Es handelt sich um eine literaturwissenschaftliche Analyse, die den Romantext mit Sekundärliteratur zu Lord Byron, Mary Shelley und dem Gothic-Genre in Beziehung setzt.
Was wird im Hauptteil der Arbeit behandelt?
Der Hauptteil gliedert sich in die Untersuchung der byronischen Qualitäten beider Figuren, ihre Rolle als Spiegelbilder sowie ihre Funktion als Symbole für soziale und psychologische Konflikte.
Welche Schlüsselwörter charakterisieren die Arbeit?
Die Arbeit wird maßgeblich durch Begriffe wie Byronischer Held, Entfremdung, Isolation, Schizophrenie und soziale Ausgrenzung definiert.
Inwiefern beeinflusst das Monster Victors Entwicklung?
Das Monster fungiert als Victors dunkle Seite oder "executiv power", die dessen unterdrückte Impulse auslebt, was Victor zunehmend in eine byronische Krise treibt.
Warum wird die Bezeichnung "Schizophrenie" im Kontext der Figuren verwendet?
Die Arbeit greift literaturkritische Interpretationen auf, die das Monster als eine Art symbolische, schizophrene Abspaltung von Victors eigener Psyche betrachten.

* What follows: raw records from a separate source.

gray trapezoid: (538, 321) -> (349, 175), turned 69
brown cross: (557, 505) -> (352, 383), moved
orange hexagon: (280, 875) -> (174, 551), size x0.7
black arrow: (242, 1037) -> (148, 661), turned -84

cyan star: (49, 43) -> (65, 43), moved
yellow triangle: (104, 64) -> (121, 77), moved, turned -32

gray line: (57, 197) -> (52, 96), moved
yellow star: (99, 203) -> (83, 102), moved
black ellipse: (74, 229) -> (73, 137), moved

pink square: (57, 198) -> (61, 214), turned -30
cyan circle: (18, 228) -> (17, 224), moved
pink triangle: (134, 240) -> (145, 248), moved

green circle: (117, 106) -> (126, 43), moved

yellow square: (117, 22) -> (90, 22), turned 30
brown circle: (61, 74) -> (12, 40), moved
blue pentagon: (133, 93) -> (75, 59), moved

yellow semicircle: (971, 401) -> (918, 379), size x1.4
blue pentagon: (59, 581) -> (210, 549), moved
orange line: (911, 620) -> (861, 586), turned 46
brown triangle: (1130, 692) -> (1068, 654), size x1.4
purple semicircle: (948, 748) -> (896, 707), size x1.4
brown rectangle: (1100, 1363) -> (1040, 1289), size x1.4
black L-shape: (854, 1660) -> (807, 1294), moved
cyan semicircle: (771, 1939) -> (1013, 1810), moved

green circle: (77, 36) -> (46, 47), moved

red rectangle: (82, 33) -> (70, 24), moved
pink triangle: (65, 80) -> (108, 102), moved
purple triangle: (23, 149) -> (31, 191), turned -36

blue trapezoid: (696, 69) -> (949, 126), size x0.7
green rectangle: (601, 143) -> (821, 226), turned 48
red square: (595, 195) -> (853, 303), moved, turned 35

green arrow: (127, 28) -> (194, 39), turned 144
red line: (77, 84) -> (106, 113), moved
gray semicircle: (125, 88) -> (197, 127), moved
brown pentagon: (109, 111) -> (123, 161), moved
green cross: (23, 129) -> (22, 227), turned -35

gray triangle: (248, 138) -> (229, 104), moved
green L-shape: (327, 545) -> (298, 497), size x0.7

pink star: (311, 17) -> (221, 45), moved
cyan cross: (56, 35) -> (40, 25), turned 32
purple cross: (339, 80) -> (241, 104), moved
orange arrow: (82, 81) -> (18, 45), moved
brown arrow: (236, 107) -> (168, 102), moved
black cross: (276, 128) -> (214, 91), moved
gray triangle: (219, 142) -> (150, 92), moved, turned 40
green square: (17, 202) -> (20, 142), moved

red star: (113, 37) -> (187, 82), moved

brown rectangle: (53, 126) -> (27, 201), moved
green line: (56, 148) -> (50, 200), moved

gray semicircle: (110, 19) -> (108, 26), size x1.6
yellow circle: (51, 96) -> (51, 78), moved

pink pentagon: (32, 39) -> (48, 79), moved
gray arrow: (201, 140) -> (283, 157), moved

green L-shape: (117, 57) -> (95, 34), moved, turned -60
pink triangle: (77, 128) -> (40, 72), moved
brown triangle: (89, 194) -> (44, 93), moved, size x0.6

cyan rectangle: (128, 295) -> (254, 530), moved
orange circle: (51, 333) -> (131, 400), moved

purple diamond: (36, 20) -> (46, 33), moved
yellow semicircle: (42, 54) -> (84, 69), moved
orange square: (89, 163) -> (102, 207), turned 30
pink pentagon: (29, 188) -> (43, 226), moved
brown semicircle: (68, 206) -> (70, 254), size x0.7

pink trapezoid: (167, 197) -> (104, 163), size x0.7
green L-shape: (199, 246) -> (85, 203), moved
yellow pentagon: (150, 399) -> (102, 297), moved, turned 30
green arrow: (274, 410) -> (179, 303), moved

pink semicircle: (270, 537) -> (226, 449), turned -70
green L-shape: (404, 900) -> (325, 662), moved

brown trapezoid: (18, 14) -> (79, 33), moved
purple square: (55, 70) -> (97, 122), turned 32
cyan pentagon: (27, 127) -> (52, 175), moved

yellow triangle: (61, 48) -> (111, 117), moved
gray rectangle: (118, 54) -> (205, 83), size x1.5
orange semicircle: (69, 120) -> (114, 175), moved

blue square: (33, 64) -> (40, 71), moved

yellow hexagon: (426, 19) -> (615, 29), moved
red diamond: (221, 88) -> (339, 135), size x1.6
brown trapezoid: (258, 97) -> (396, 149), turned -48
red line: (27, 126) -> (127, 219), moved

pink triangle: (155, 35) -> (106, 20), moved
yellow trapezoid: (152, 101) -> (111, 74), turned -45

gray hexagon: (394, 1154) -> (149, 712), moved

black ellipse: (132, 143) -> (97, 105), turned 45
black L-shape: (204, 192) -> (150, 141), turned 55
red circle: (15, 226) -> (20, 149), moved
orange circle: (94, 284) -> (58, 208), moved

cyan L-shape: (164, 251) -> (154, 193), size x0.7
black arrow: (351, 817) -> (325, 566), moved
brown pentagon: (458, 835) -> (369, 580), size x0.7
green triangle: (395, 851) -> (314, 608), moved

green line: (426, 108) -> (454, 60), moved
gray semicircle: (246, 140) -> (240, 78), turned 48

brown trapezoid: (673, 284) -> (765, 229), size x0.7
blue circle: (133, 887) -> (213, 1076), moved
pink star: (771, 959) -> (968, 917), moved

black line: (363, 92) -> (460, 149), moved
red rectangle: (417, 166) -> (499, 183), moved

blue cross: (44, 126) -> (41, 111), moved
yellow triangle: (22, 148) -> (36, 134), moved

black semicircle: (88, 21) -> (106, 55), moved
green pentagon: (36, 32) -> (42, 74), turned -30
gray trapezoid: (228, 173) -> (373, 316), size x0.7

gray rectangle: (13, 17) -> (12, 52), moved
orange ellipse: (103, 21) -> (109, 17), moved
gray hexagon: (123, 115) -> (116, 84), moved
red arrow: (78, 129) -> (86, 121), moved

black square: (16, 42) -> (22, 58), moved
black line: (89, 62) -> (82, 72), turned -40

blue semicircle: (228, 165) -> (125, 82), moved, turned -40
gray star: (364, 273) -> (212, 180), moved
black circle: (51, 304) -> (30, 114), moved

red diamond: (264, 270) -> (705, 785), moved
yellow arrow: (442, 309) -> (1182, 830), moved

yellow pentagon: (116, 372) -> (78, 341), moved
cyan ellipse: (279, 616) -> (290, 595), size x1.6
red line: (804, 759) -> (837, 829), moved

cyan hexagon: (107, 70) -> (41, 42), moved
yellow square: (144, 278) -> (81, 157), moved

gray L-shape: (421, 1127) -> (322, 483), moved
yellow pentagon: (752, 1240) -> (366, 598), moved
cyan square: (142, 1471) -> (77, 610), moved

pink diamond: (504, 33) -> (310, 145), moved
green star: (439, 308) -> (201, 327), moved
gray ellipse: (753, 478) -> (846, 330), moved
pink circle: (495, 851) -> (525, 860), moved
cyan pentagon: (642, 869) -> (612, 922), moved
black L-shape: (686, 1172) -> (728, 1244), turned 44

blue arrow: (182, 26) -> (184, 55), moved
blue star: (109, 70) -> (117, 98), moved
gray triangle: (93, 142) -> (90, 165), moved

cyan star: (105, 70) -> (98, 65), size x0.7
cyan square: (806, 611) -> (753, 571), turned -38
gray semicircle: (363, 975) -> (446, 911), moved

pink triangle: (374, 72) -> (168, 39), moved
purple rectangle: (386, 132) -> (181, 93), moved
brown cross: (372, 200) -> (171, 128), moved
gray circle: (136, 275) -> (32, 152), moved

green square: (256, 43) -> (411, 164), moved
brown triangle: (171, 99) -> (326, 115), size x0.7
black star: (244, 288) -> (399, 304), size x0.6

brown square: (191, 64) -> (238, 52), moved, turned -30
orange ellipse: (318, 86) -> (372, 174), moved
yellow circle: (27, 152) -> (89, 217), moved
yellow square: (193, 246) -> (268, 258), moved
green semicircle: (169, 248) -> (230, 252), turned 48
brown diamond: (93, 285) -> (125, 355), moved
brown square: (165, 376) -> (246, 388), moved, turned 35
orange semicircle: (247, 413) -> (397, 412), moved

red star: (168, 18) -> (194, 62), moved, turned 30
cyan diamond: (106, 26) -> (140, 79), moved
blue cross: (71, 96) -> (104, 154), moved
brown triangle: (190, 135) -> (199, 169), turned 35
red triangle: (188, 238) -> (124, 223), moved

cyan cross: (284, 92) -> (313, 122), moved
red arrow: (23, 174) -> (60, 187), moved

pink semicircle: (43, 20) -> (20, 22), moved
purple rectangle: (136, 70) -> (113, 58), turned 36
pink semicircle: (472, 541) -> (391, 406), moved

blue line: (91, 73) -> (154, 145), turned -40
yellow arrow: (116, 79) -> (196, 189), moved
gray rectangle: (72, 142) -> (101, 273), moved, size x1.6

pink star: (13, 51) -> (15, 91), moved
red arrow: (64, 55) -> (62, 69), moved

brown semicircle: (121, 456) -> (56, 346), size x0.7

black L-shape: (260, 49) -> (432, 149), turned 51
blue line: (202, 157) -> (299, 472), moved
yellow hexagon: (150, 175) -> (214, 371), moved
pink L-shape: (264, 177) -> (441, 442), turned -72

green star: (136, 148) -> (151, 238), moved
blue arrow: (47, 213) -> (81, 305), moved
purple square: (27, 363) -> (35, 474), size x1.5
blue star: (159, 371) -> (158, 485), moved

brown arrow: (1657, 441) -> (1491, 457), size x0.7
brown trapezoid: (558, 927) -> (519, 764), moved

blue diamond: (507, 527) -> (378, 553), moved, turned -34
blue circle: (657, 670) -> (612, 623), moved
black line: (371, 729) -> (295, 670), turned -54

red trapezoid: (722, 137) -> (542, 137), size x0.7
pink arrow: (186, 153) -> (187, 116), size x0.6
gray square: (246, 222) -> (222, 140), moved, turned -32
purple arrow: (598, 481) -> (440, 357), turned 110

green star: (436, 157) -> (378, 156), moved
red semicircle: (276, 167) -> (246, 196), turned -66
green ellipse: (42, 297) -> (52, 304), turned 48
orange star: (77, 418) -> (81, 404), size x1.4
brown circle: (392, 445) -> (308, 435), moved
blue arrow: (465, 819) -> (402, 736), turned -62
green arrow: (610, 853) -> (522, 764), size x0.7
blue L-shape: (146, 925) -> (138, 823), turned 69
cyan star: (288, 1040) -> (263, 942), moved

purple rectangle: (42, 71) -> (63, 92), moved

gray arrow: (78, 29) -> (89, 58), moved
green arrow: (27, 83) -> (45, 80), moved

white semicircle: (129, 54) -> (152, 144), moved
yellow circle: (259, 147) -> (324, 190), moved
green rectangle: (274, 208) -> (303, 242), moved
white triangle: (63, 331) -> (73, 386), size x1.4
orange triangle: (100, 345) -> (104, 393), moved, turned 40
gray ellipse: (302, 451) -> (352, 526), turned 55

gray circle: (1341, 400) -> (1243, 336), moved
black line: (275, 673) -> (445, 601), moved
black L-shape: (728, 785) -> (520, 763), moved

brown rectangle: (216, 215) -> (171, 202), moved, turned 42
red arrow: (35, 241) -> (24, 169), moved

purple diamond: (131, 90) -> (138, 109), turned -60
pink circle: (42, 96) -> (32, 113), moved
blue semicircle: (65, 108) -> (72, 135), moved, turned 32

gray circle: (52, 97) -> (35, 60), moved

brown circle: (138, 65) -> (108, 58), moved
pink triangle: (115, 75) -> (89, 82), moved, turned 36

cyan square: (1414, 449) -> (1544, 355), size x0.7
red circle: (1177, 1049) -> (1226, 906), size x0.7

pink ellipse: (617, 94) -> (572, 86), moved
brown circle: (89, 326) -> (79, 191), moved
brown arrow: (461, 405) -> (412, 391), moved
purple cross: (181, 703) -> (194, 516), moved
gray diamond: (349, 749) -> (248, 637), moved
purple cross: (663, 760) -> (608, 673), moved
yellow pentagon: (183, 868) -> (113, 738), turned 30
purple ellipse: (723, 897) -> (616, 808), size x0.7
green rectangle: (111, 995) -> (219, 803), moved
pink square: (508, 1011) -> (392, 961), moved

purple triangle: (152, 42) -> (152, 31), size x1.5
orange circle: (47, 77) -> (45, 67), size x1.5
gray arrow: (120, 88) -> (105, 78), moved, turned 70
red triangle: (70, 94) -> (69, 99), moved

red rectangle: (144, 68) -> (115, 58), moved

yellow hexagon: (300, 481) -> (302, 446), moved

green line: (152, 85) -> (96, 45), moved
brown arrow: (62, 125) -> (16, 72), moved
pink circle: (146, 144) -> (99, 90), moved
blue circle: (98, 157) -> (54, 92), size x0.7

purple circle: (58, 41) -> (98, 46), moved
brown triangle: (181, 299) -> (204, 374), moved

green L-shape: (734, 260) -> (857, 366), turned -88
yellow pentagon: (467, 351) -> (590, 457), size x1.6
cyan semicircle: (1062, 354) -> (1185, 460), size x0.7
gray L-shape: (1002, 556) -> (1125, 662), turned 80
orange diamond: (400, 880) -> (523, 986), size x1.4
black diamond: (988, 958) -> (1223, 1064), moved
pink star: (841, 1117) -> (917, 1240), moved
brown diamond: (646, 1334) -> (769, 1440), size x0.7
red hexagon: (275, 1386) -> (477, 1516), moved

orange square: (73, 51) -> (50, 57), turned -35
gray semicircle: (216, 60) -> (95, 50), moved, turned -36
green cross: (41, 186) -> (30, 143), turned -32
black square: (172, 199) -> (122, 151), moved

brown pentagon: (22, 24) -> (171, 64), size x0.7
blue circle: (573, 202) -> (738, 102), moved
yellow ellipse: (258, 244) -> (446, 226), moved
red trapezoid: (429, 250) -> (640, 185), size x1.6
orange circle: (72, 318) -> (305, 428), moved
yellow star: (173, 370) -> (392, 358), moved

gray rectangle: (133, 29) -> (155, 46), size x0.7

Welche Rolle spielt die Ablehnung durch die Gesellschaft?
Die gesellschaftliche Ablehnung ist der entscheidende Katalysator, der das Monster von einem ursprünglich kindlich-naiven Wesen in einen byronischen Schurken verwandelt.
Wird Victor Frankenstein als "Held" betrachtet?
Obwohl er der Protagonist ist, handelt er keineswegs heroisch; die Arbeit charakterisiert ihn vielmehr als "anti-hero", dessen Ambitionen Leid und Tod über andere bringen.